SQL is picky about over operations. For example:

  • sum(a) over (partition by b) is valid.
  • sum(abs(a)) over (partition by b) is valid.
  • abs(sum(a)) over (partition by b) is not valid.

In Polars, however, all three of

  • pl.col('a').sum().over('b') is valid.
  • pl.col('a').abs().sum().over('b') is valid.
  • pl.col('a').sum().abs().over('b') is valid.

How can we retain Polars' level of flexibility when translating to SQL engines?

The answer is: by rewriting expressions. Specifically, we push down over nodes past elementwise ones. To see this, let's try printing the Narwhals equivalent of the last expression above (the one that SQL rejects):

import narwhals as nw

print(nw.col("a").sum().abs().over("b"))
col(a).sum().over(partition_by=['b'], order_by=[]).abs()

Note how Narwhals automatically inserted the over operation before the abs one. In other words, instead of doing

  • sum -> abs -> over

it did

  • sum -> over -> abs

thus allowing the expression to be valid for SQL engines!

This is what we refer to as "pushing down over nodes". The idea is:

  • Elementwise operations operate row-by-row and don't depend on the rows around them.
  • An over node partitions or orders a computation.
  • Therefore, an elementwise operation followed by an over operation is the same as doing the over operation followed by that same elementwise operation!

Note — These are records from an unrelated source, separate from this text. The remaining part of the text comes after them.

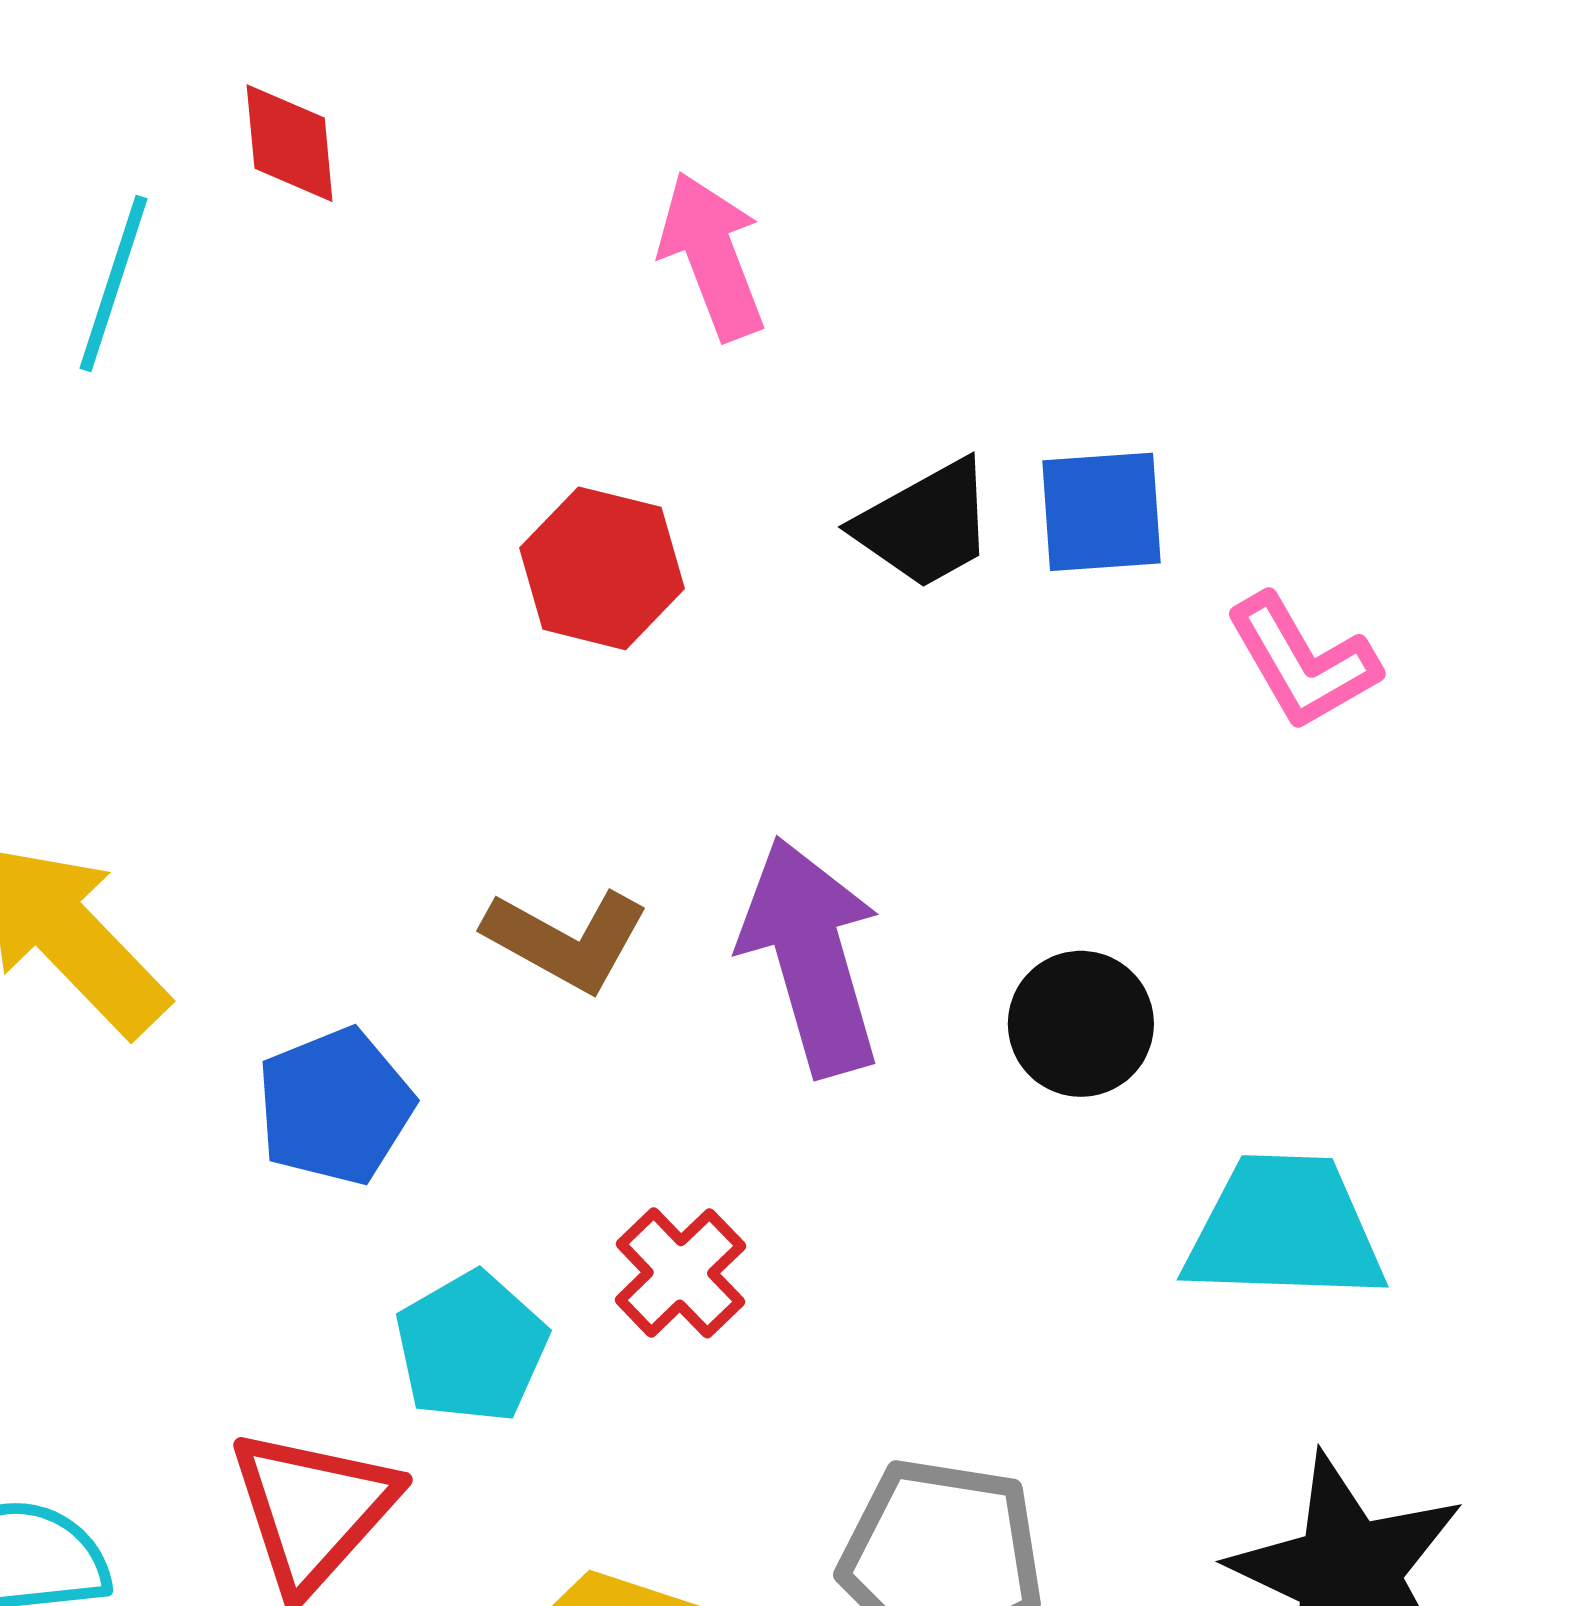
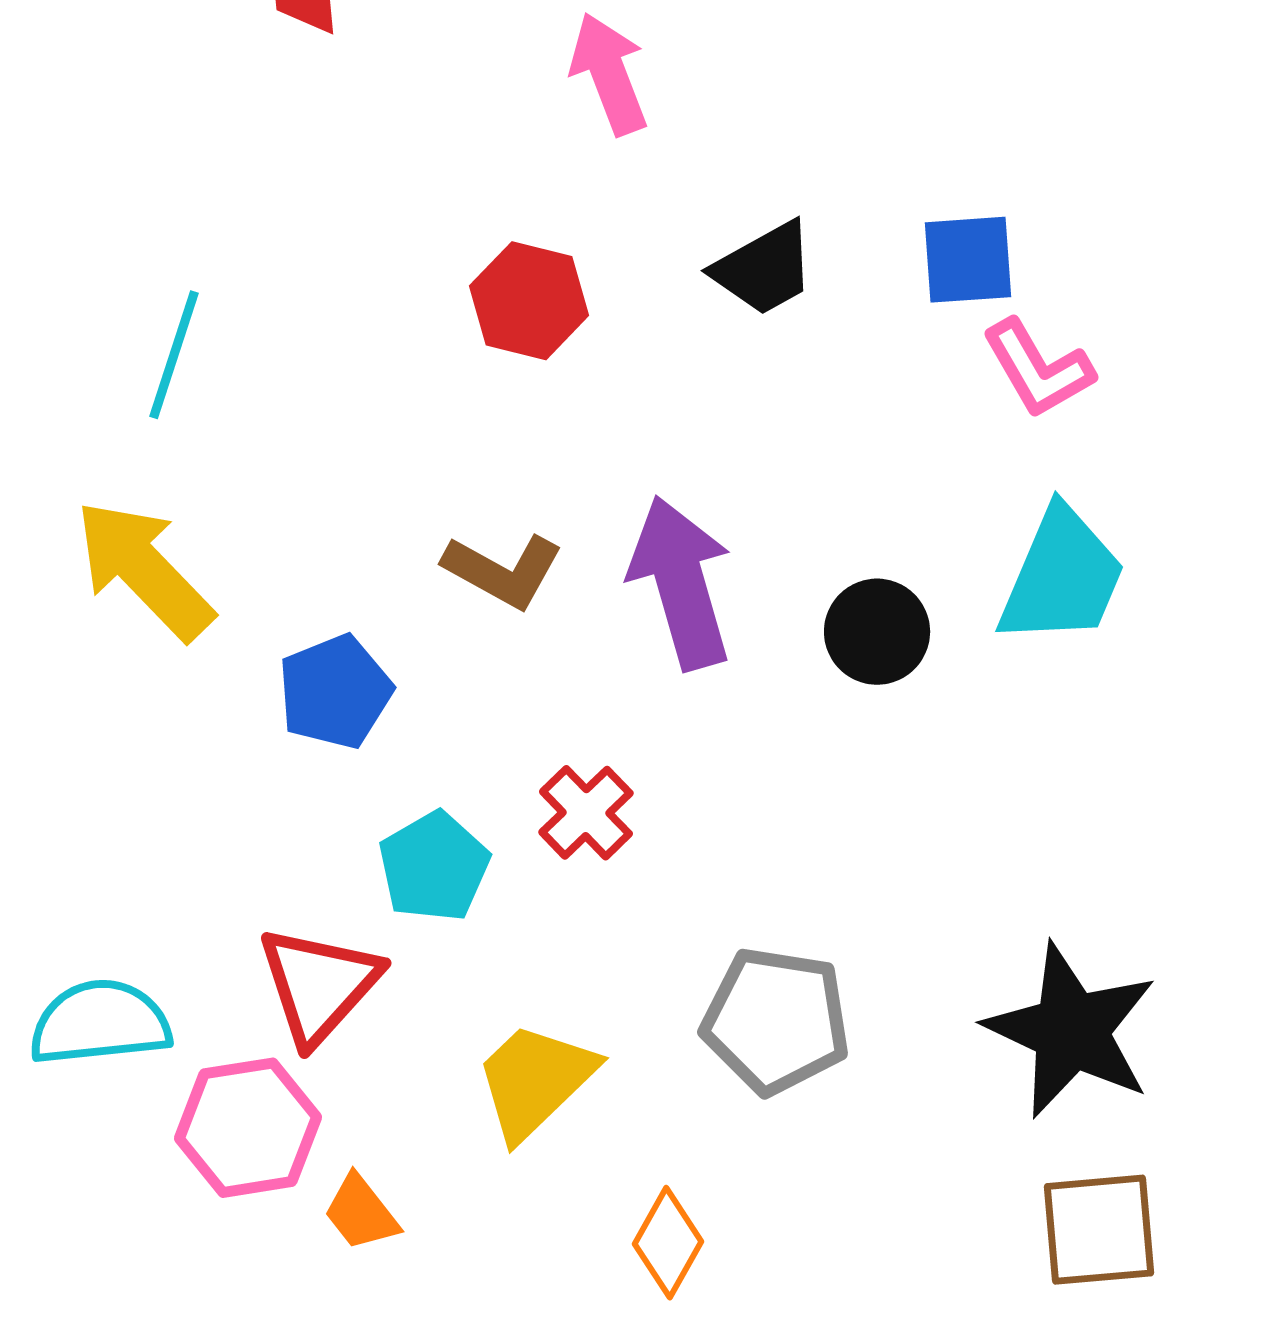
cyan line: (113, 283) -> (174, 355), moved
blue square: (1102, 512) -> (968, 260), moved
cyan trapezoid: (1285, 1229) -> (1062, 577), moved, turned 111

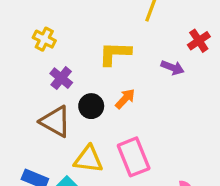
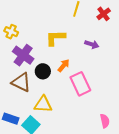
red cross: (199, 41) -> (104, 14), moved
purple cross: (61, 78) -> (23, 55), size x1.5
pink rectangle: (134, 157) -> (80, 84), moved

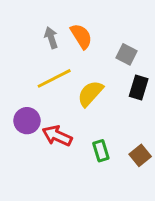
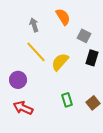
orange semicircle: (81, 36) -> (63, 17), moved
yellow line: (54, 78) -> (36, 52), turned 75
red arrow: (57, 136) -> (23, 108), moved

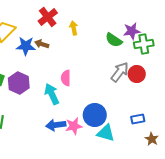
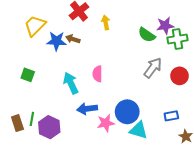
red circle: (137, 74) -> (180, 76), moved
purple hexagon: (19, 83) -> (49, 127), moved
cyan arrow: (52, 94) -> (71, 83), moved
blue arrow: (56, 125) -> (87, 109), moved

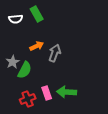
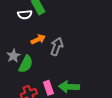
white semicircle: (16, 19) -> (25, 15), moved

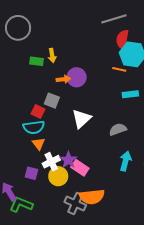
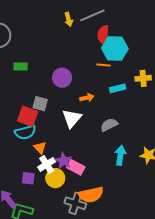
yellow arrow: (52, 55) -> (69, 19), moved
orange arrow: (63, 79) -> (87, 98), moved
red square: (38, 112) -> (28, 116), size x1.5
orange triangle: (39, 144) -> (40, 148), moved

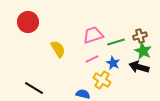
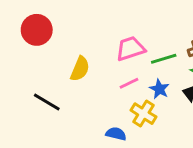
yellow semicircle: (58, 49) -> (80, 69), turned 54
black line: (34, 88) -> (47, 102), moved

Note that the pushdown also applies to any arguments to the elementwise operation. For example, if we have

(nw.col("a").sum() + nw.col("b").sum()).over("c")

then + is an elementwise operation and so can be swapped with over. We just need to take care to apply the over operation to all the arguments of +, so that we end up with

nw.col("a").sum().over("c") + nw.col("b").sum().over("c")

Info

In general, query optimisation is out-of-scope for Narwhals. We consider this expression rewrite acceptable because: - It's simple. - It allows us to evaluate operations which otherwise wouldn't be allowed for certain backends.